--- What is expected ---
Write each entry again exactly as shown, but without the images it holds.

--- Entries provided ---
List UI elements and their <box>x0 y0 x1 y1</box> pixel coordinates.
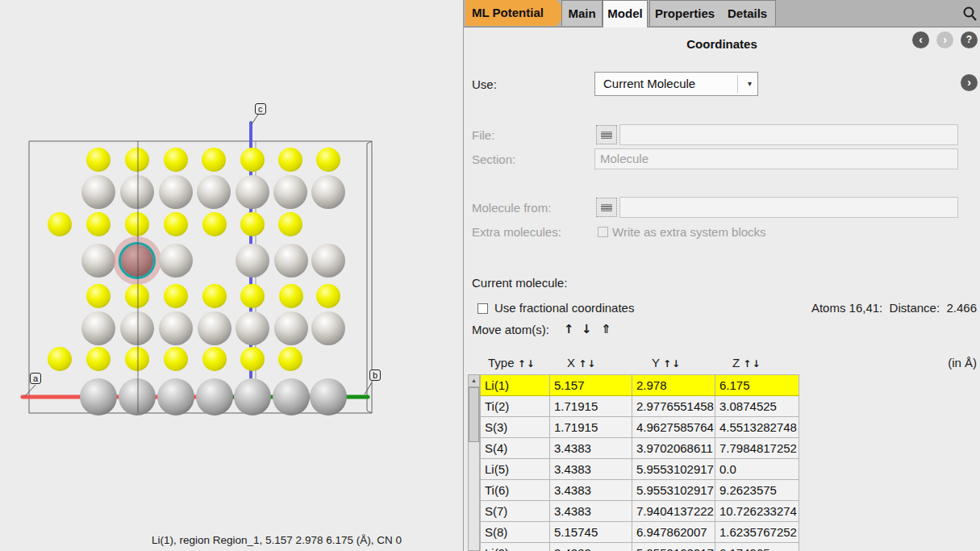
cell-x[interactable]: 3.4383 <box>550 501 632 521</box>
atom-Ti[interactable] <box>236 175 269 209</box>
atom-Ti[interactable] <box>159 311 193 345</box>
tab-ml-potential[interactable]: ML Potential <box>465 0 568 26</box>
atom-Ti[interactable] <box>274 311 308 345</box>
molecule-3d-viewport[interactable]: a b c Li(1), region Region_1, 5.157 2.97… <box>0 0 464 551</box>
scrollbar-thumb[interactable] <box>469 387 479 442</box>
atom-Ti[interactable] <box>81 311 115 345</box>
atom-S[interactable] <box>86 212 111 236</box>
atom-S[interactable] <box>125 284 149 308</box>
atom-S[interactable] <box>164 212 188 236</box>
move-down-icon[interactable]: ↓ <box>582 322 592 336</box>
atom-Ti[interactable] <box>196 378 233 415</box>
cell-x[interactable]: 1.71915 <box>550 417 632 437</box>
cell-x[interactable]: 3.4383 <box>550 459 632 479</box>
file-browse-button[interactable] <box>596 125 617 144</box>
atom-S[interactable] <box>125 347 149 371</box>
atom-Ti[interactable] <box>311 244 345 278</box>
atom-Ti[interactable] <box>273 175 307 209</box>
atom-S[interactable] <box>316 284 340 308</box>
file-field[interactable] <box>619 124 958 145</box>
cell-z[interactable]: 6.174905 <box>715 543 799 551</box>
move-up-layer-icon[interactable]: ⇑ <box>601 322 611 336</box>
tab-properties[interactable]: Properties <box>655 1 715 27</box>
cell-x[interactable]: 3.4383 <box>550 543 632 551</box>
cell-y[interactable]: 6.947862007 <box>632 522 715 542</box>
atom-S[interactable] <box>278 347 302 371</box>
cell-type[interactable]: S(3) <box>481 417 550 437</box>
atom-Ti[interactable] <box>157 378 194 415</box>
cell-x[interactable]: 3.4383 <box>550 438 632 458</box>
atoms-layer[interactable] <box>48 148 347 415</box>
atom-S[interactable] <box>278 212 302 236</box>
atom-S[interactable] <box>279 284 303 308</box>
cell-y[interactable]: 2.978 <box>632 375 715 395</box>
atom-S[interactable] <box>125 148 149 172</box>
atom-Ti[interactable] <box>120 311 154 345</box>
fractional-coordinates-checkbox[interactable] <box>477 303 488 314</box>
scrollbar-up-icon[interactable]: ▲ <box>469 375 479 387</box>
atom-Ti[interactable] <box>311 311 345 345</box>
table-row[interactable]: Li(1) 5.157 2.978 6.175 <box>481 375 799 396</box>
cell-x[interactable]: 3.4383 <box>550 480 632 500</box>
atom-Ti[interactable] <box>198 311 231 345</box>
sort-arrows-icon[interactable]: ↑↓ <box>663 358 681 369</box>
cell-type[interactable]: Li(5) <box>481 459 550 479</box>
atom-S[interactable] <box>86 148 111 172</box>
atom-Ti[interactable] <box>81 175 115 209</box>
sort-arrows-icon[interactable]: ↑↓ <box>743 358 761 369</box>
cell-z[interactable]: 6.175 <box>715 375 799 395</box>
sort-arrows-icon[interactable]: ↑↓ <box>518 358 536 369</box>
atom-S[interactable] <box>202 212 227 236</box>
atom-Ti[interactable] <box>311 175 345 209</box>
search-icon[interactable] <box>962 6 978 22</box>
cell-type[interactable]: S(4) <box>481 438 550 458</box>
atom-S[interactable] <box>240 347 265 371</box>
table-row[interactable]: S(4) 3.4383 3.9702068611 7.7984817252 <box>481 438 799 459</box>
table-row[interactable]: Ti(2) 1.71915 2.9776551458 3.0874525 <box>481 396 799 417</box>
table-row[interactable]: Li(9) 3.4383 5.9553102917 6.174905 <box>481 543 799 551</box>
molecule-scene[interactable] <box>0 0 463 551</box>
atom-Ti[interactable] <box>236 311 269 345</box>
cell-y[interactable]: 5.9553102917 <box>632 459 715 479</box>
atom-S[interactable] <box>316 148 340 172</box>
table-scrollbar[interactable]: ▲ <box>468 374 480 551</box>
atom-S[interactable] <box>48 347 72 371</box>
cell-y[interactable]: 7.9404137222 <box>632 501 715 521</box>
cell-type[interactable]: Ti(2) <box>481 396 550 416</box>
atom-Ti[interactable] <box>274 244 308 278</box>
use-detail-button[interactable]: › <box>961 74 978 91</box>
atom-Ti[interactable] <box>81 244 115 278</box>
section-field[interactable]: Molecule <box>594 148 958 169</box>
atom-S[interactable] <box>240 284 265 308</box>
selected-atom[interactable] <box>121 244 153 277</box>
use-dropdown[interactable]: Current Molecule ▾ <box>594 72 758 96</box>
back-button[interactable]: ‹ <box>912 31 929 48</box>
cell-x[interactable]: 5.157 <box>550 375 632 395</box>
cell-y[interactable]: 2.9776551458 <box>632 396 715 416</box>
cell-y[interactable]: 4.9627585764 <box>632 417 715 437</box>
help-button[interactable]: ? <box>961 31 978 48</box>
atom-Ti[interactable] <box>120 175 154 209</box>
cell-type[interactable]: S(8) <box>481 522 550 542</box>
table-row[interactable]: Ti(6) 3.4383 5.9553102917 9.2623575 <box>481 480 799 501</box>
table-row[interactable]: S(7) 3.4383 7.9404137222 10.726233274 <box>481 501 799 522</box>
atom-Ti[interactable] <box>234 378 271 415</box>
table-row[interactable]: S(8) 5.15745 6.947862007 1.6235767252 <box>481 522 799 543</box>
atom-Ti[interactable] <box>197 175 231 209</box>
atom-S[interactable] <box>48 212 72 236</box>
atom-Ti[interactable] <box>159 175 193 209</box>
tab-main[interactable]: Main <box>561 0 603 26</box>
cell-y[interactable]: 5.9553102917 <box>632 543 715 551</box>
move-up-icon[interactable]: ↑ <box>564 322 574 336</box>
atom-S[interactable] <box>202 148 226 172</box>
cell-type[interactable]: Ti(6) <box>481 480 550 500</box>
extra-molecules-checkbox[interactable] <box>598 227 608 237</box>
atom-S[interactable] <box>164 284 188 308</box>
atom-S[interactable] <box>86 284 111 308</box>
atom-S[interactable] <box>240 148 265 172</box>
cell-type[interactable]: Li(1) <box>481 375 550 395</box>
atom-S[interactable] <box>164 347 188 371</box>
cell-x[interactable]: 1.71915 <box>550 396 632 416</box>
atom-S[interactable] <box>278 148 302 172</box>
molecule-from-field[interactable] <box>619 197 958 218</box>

--- Response to this task ---
List UI elements and their <box>x0 y0 x1 y1</box> pixel coordinates.
cell-x[interactable]: 3.4383 <box>550 501 632 521</box>
atom-Ti[interactable] <box>236 175 269 209</box>
atom-Ti[interactable] <box>159 311 193 345</box>
tab-ml-potential[interactable]: ML Potential <box>465 0 568 26</box>
atom-Ti[interactable] <box>274 311 308 345</box>
molecule-3d-viewport[interactable]: a b c Li(1), region Region_1, 5.157 2.97… <box>0 0 464 551</box>
scrollbar-thumb[interactable] <box>469 387 479 442</box>
atom-Ti[interactable] <box>81 311 115 345</box>
atom-S[interactable] <box>86 212 111 236</box>
atom-S[interactable] <box>125 284 149 308</box>
atom-S[interactable] <box>164 212 188 236</box>
move-down-icon[interactable]: ↓ <box>582 322 592 336</box>
atom-Ti[interactable] <box>196 378 233 415</box>
cell-x[interactable]: 1.71915 <box>550 417 632 437</box>
cell-x[interactable]: 3.4383 <box>550 459 632 479</box>
file-browse-button[interactable] <box>596 125 617 144</box>
atom-S[interactable] <box>125 347 149 371</box>
atom-Ti[interactable] <box>311 244 345 278</box>
atom-Ti[interactable] <box>273 175 307 209</box>
atom-S[interactable] <box>316 284 340 308</box>
file-field[interactable] <box>619 124 958 145</box>
cell-z[interactable]: 6.174905 <box>715 543 799 551</box>
move-up-layer-icon[interactable]: ⇑ <box>601 322 611 336</box>
tab-properties[interactable]: Properties <box>655 1 715 27</box>
cell-x[interactable]: 3.4383 <box>550 543 632 551</box>
cell-y[interactable]: 6.947862007 <box>632 522 715 542</box>
atom-S[interactable] <box>278 347 302 371</box>
cell-type[interactable]: S(3) <box>481 417 550 437</box>
atom-Ti[interactable] <box>157 378 194 415</box>
cell-x[interactable]: 3.4383 <box>550 438 632 458</box>
atoms-layer[interactable] <box>48 148 347 415</box>
atom-S[interactable] <box>278 212 302 236</box>
atom-S[interactable] <box>279 284 303 308</box>
cell-y[interactable]: 2.978 <box>632 375 715 395</box>
atom-S[interactable] <box>125 148 149 172</box>
atom-Ti[interactable] <box>120 311 154 345</box>
fractional-coordinates-checkbox[interactable] <box>477 303 488 314</box>
scrollbar-up-icon[interactable]: ▲ <box>469 375 479 387</box>
atom-Ti[interactable] <box>311 311 345 345</box>
table-row[interactable]: Li(1) 5.157 2.978 6.175 <box>481 375 799 396</box>
cell-x[interactable]: 3.4383 <box>550 480 632 500</box>
atom-Ti[interactable] <box>198 311 231 345</box>
sort-arrows-icon[interactable]: ↑↓ <box>663 358 681 369</box>
cell-type[interactable]: Li(5) <box>481 459 550 479</box>
atom-S[interactable] <box>86 148 111 172</box>
atom-Ti[interactable] <box>81 175 115 209</box>
sort-arrows-icon[interactable]: ↑↓ <box>743 358 761 369</box>
cell-z[interactable]: 6.175 <box>715 375 799 395</box>
sort-arrows-icon[interactable]: ↑↓ <box>518 358 536 369</box>
atom-S[interactable] <box>202 212 227 236</box>
atom-Ti[interactable] <box>311 175 345 209</box>
search-icon[interactable] <box>962 6 978 22</box>
cell-type[interactable]: S(4) <box>481 438 550 458</box>
atom-S[interactable] <box>240 347 265 371</box>
table-row[interactable]: S(4) 3.4383 3.9702068611 7.7984817252 <box>481 438 799 459</box>
table-row[interactable]: Ti(2) 1.71915 2.9776551458 3.0874525 <box>481 396 799 417</box>
table-row[interactable]: Li(9) 3.4383 5.9553102917 6.174905 <box>481 543 799 551</box>
molecule-scene[interactable] <box>0 0 463 551</box>
atom-Ti[interactable] <box>236 311 269 345</box>
cell-y[interactable]: 5.9553102917 <box>632 459 715 479</box>
atom-S[interactable] <box>316 148 340 172</box>
table-scrollbar[interactable]: ▲ <box>468 374 480 551</box>
atom-S[interactable] <box>48 347 72 371</box>
cell-y[interactable]: 7.9404137222 <box>632 501 715 521</box>
cell-type[interactable]: Ti(2) <box>481 396 550 416</box>
atom-Ti[interactable] <box>274 244 308 278</box>
use-detail-button[interactable]: › <box>961 74 978 91</box>
atom-Ti[interactable] <box>81 244 115 278</box>
section-field[interactable]: Molecule <box>594 148 958 169</box>
atom-S[interactable] <box>240 284 265 308</box>
selected-atom[interactable] <box>121 244 153 277</box>
use-dropdown[interactable]: Current Molecule ▾ <box>594 72 758 96</box>
back-button[interactable]: ‹ <box>912 31 929 48</box>
cell-x[interactable]: 5.157 <box>550 375 632 395</box>
cell-y[interactable]: 2.9776551458 <box>632 396 715 416</box>
cell-y[interactable]: 4.9627585764 <box>632 417 715 437</box>
help-button[interactable]: ? <box>961 31 978 48</box>
atom-Ti[interactable] <box>120 175 154 209</box>
cell-type[interactable]: S(8) <box>481 522 550 542</box>
table-row[interactable]: Ti(6) 3.4383 5.9553102917 9.2623575 <box>481 480 799 501</box>
table-row[interactable]: S(7) 3.4383 7.9404137222 10.726233274 <box>481 501 799 522</box>
atom-Ti[interactable] <box>234 378 271 415</box>
table-row[interactable]: S(8) 5.15745 6.947862007 1.6235767252 <box>481 522 799 543</box>
atom-Ti[interactable] <box>197 175 231 209</box>
atom-S[interactable] <box>48 212 72 236</box>
atom-Ti[interactable] <box>159 175 193 209</box>
tab-main[interactable]: Main <box>561 0 603 26</box>
cell-y[interactable]: 5.9553102917 <box>632 543 715 551</box>
move-up-icon[interactable]: ↑ <box>564 322 574 336</box>
atom-S[interactable] <box>202 148 226 172</box>
cell-type[interactable]: Ti(6) <box>481 480 550 500</box>
extra-molecules-checkbox[interactable] <box>598 227 608 237</box>
atom-S[interactable] <box>164 284 188 308</box>
atom-S[interactable] <box>86 284 111 308</box>
atom-S[interactable] <box>240 148 265 172</box>
cell-type[interactable]: Li(1) <box>481 375 550 395</box>
atom-S[interactable] <box>164 347 188 371</box>
cell-x[interactable]: 1.71915 <box>550 396 632 416</box>
atom-S[interactable] <box>278 148 302 172</box>
molecule-from-field[interactable] <box>619 197 958 218</box>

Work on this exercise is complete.